* _Your objective_
First find the line with "Sudoku-Spiel auf der" in the entries below, then set down exactly every line through the line with "Sudoku in Printmedien", that line included.

● ● ● ● ●

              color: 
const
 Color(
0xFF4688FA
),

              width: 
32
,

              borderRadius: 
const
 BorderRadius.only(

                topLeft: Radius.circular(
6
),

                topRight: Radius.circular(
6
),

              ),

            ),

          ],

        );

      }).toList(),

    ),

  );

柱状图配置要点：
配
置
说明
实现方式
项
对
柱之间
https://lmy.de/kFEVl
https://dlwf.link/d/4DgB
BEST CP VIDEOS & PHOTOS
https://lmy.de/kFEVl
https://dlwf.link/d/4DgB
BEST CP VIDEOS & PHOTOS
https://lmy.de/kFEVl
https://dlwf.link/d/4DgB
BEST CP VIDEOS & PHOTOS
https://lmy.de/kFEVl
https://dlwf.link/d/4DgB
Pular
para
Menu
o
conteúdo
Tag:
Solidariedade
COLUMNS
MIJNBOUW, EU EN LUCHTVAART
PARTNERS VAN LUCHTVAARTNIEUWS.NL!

● ● ● ● ●

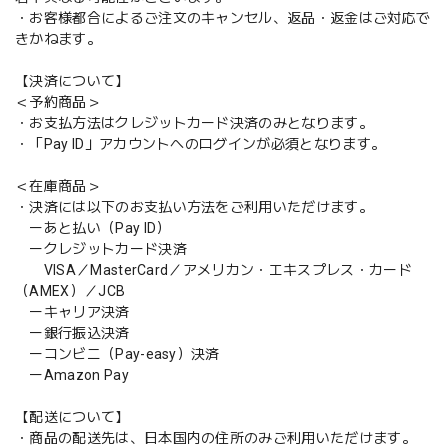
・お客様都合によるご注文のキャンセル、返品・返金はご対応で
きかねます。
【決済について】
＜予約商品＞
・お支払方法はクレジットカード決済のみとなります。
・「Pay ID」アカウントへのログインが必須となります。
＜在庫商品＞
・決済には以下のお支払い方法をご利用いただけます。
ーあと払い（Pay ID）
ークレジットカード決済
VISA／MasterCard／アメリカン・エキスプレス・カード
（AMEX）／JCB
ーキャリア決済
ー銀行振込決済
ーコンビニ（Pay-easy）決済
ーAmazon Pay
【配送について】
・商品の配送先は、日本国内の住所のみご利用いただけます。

● ● ● ● ●

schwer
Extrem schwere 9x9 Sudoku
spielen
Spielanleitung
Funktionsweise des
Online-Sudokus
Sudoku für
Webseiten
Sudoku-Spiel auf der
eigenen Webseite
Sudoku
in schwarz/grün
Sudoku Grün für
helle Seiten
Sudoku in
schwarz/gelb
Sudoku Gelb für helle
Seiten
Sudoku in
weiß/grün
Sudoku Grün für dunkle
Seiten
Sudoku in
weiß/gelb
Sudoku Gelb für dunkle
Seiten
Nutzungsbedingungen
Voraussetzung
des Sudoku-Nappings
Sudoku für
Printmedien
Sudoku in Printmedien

● ● ● ● ●

* _Solution to this task_
Sudoku-Spiel auf der
eigenen Webseite
Sudoku
in schwarz/grün
Sudoku Grün für
helle Seiten
Sudoku in
schwarz/gelb
Sudoku Gelb für helle
Seiten
Sudoku in
weiß/grün
Sudoku Grün für dunkle
Seiten
Sudoku in
weiß/gelb
Sudoku Gelb für dunkle
Seiten
Nutzungsbedingungen
Voraussetzung
des Sudoku-Nappings
Sudoku für
Printmedien
Sudoku in Printmedien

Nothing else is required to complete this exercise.